*Exercise goal*.
The listing below holds a line with "AKD er et moderne andelsselskab med et stærkt" and a later line with "corrigi também o post original, assim quem". Write out those two lines and every line between them, exactly, and nothing else.

*Available records*.
###
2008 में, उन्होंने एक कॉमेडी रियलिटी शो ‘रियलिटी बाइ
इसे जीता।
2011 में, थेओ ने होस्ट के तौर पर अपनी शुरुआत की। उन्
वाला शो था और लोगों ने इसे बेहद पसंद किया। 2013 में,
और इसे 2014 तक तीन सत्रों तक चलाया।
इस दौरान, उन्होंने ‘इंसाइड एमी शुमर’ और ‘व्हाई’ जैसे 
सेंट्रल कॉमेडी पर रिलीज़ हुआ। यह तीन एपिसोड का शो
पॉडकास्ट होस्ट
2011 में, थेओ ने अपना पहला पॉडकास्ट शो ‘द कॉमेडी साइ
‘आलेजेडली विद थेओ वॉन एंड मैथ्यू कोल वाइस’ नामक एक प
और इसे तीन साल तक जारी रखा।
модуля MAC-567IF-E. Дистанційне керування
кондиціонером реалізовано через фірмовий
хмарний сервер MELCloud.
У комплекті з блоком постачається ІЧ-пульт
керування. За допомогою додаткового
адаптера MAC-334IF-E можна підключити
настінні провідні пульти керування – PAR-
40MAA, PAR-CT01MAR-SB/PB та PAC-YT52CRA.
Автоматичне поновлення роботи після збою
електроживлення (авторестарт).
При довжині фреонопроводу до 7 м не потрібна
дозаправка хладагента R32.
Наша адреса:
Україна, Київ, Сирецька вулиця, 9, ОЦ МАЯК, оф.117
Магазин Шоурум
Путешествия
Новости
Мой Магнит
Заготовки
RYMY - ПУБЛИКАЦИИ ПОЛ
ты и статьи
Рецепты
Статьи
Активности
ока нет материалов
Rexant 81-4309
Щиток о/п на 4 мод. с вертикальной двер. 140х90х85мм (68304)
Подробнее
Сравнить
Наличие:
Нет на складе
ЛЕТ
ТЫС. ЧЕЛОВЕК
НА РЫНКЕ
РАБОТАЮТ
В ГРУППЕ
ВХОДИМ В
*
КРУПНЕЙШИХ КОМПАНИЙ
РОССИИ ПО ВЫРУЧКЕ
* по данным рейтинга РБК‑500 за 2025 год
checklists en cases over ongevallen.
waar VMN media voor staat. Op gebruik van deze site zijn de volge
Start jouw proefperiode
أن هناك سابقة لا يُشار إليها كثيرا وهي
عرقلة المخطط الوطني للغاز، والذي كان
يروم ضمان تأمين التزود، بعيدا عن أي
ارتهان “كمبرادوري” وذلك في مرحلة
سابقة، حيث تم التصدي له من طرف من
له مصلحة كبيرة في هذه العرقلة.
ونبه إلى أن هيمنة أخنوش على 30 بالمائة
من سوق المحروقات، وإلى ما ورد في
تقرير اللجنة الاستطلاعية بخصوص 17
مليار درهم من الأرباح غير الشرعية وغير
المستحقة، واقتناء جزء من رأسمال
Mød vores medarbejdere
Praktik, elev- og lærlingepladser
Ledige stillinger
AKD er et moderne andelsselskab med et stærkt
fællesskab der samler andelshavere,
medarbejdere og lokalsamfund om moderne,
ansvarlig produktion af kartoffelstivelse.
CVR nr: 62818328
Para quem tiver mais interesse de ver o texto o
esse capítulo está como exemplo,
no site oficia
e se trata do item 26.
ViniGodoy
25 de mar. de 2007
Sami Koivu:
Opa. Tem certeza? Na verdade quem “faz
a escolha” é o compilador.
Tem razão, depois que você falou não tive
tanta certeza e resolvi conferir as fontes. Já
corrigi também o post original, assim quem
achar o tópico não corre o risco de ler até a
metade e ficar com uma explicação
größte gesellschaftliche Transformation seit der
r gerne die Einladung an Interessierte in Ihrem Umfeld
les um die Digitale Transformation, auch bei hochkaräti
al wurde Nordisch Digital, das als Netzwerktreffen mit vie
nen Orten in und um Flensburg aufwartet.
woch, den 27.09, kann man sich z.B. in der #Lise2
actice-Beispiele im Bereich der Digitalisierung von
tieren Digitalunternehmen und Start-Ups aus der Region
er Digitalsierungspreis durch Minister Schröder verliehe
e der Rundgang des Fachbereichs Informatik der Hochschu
###
*Answer space*.
AKD er et moderne andelsselskab med et stærkt
fællesskab der samler andelshavere,
medarbejdere og lokalsamfund om moderne,
ansvarlig produktion af kartoffelstivelse.
CVR nr: 62818328
Para quem tiver mais interesse de ver o texto o
esse capítulo está como exemplo,
no site oficia
e se trata do item 26.
ViniGodoy
25 de mar. de 2007
Sami Koivu:
Opa. Tem certeza? Na verdade quem “faz
a escolha” é o compilador.
Tem razão, depois que você falou não tive
tanta certeza e resolvi conferir as fontes. Já
corrigi também o post original, assim quem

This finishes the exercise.